The socio-ecology of keeping Britain tidy: biodiversity conservation and the aesthetics of unruly landscapes
Many species of conservation value depend on particular ecological niches, which can be narrow, and the flourishing of these species depends on having sufficient quality and quantity of such habitats. This is particularly true of many endangered invertebrates and other taxa which are often overlooked in conservation. Yet many of these niches, such as long grass, dead standing wood, and boggy marshland are seen as hazardous, unruly, untidy or contrary to dominant landscape aesthetics (Qiu et al., 2013, Bixler and Floyd, 1997), and as such are routinely removed through policies such as verge mowing, deadwood removal, and urban drainage. These have important negative impacts on biodiversity. There is a conflict between which landscape forms are desired by endangered, native biodiversity and which forms are desired by humans (Hoyle et al., 2017). The ideas underlying these human preferences, and the potential for coexistence with these niches, are poorly understood, but this area of research has important promise for successful conservation.

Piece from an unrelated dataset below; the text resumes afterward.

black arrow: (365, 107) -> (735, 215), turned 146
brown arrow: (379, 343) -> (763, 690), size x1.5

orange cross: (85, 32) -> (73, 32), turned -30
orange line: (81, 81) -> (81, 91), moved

This project would apply a socio-ecological approach to understand conflicts and coexistence between humans, unruly landscapes, and the species which depend on these. It would combine insights from ecology and entomology with those from the human-wildlife conflict science, political ecology and environmental humanities. It would explore the dynamics of why certain ecological niches are seen as untidy, how this has emerged and how such ideas vary demographically, how this influences policy, and what impacts this has on biodiversity. It would identify opportunities and barriers to policies that work for humans and non-human biodiversity.
The project would explore this through at least one case study of an ‘untidy’ landscape which is an important ecological niche. It would ask:
- Why are such landscapes considered as untidy, unruly, aesthetically unpleasing, or dangerous? How does this vary demographically? What are the origins of such views?

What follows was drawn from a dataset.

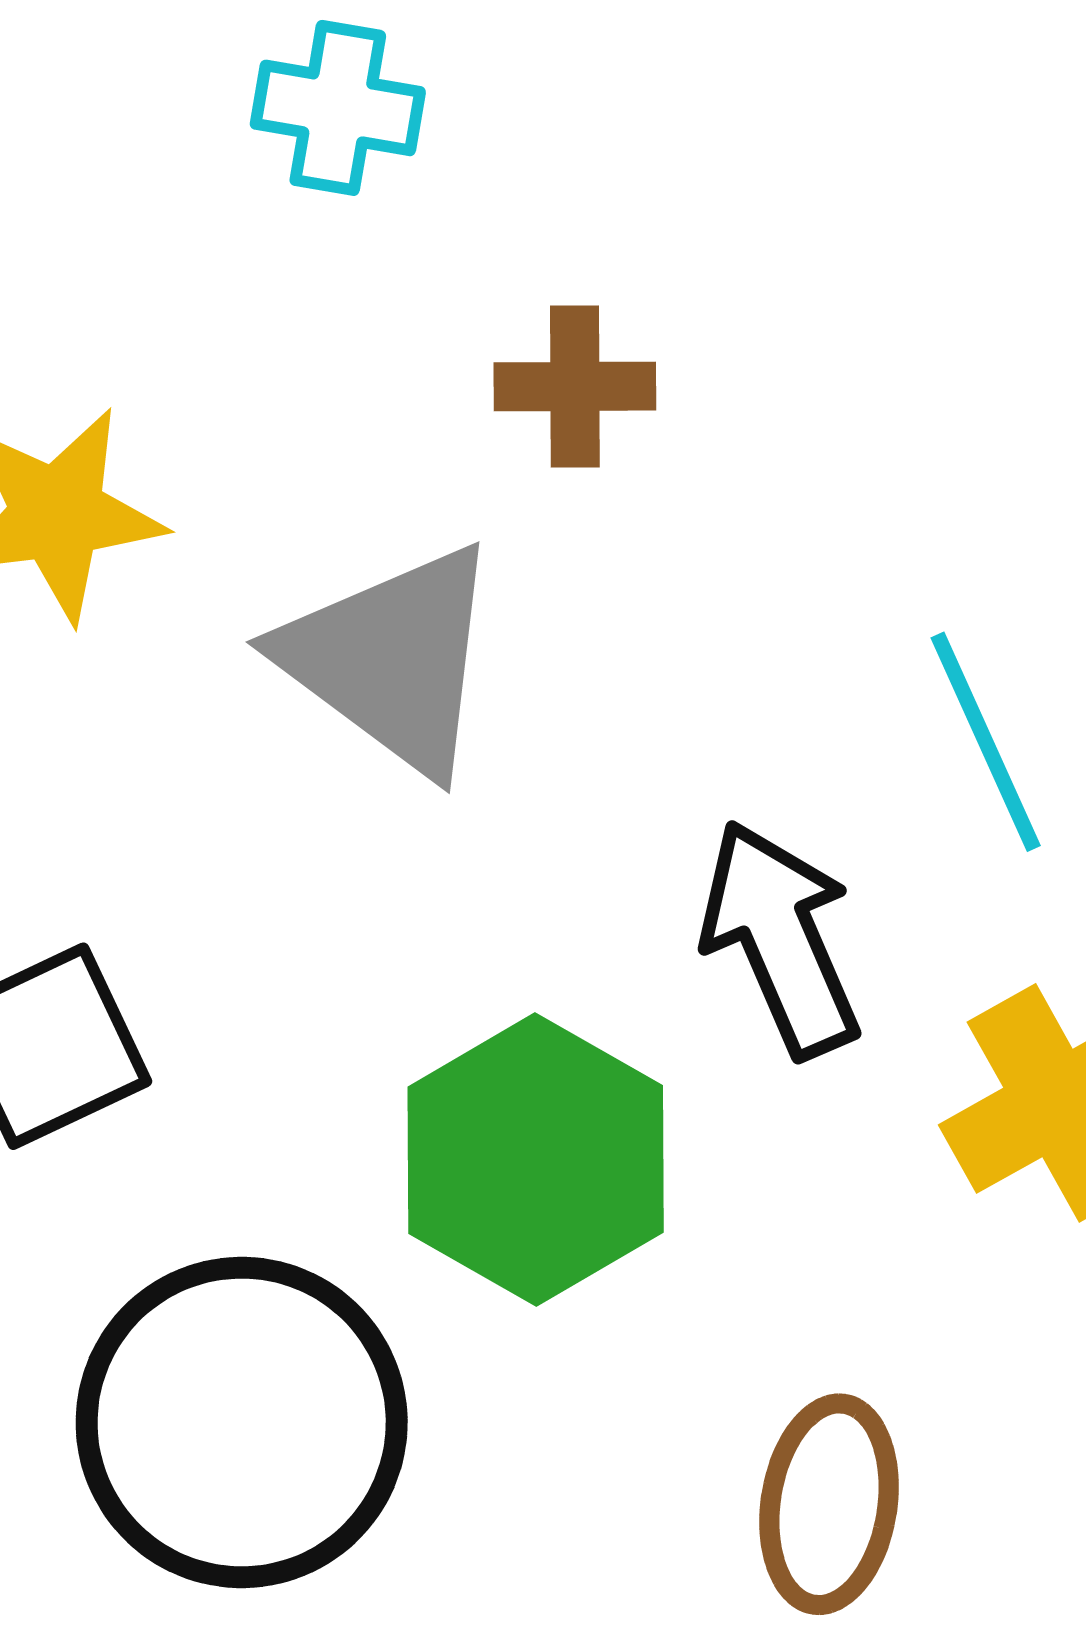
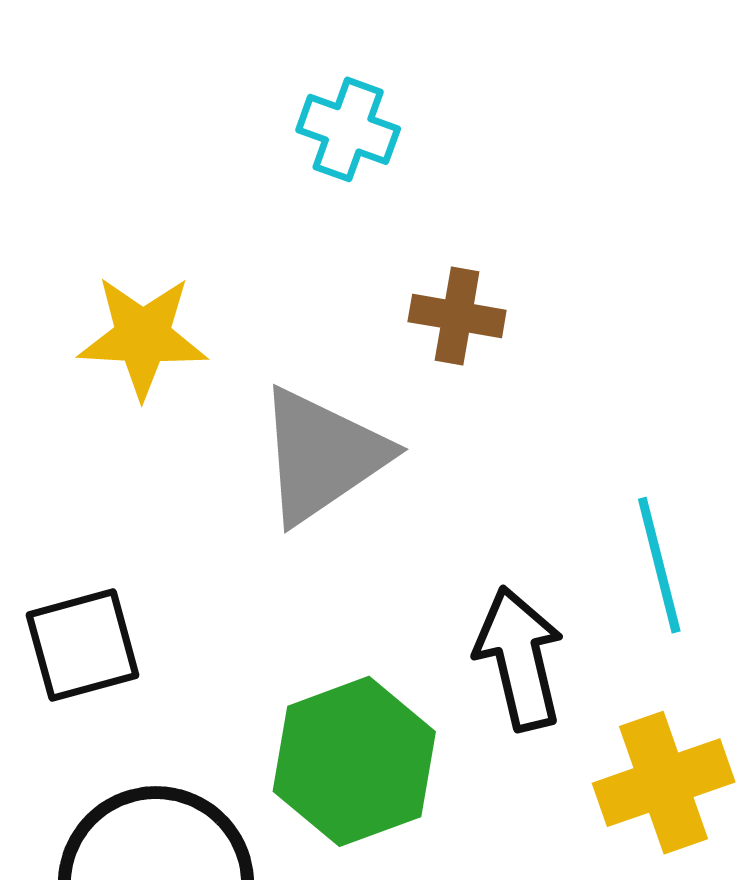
gray triangle: (391, 659) -> (322, 456), turned 39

- What are the policy implications of such views, and how does this impact on biodiversity?
- Where is the potential for conflict and coexistence between these niches and human preferences?
The exact case study or studies would be determined by the student, but might include unmown verges, meadows in public parks, standing deadwood in forests, parks and tree plantations, unlined urban waterbodies. Methods could include visual q-methodology surveys, habitat and species monitoring, virtual reality simulation, choice experiments and others drawn from ecology and conservation social science.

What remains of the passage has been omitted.